ISR Capital at risk of being placed under SGX-ST watchlist

It booked three consecutive years of pre-tax losses and six-month average daily market cap of $11m.

Management consulting firm ISR Capital is at risk of being included to the SGX watchlist after recording pre-tax losses for three consecutive financial years and a six-month average daily market cap of $11m as at 20 June, a filing with the Singapore Exchange (SGX) revealed.

Under the rules of the SGX’s listing manual, the market regulator will place an issuer on the Singapore Exchange Securities Trading (SGX-ST) watchlist if the firm records three consecutive years of pre-tax losses, as well as an average daily market cap of less than $40m over the last six months.

“Investors should also note that pursuant to Practice Note 13.2 Paragraph 2.1, the Exchange conducts quarterly reviews to identify issuers to be included on the watch-list,” ISR Capital noted.

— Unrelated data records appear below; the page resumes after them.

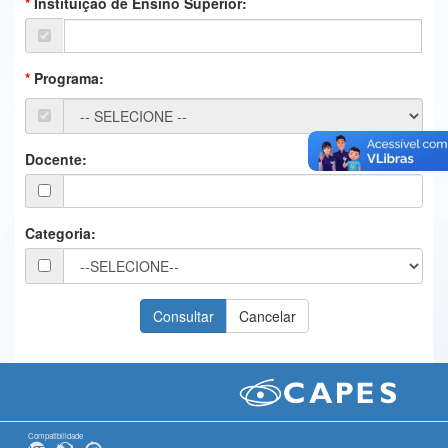
Instituição de Ensino Superior:
Ministério da Ciência, Tecnologia, Inovações e Comunicações
Ministério do Meio Ambiente
Programa:
Ministério do Turismo
Ministério do Desenvolvimento Regional
Docente:
Controladoria-Geral da União
Ministério da Mulher, da Família e dos Direitos Humanos
Categoria:
Secretaria-Geral
Secretaria de Governo
Gabinete de Segurança Institucional
Advocacia-Geral da União
Banco Central do Brasil
Compatibilidade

The quarterly review will take place on the first market day of March, June, September and December of each year.

It will make an immediate announcement should it be notified by the local bourse that it will be placed on the watchlist.

ISR Capital joins consumer electronics retailer TT International which also faces the risk of inclusion in thee watchlist.

On 6 June, six mainboard-listed firms were included in the watchlist after they all failed to have a volume weighted average price of at least $0.20 per share. The day prior, semiconductor equipment manufacturer ASTI Holdings, Raffles Infrastructure Holdings and engineering firm Mencast Holdings were also notified that they would be placed on the watchlist based on their pre-tax losses for the most recently completed consecutive financial years, as well as failure to have an average daily market capitalisation of $40m or more over the last six months.

Issuers placed on the watchlist have 36 months to be removed from the list. Failure to do so will result in the delisting of the company from the SGX-ST or suspension of the firm’s shares with a view to delist the company.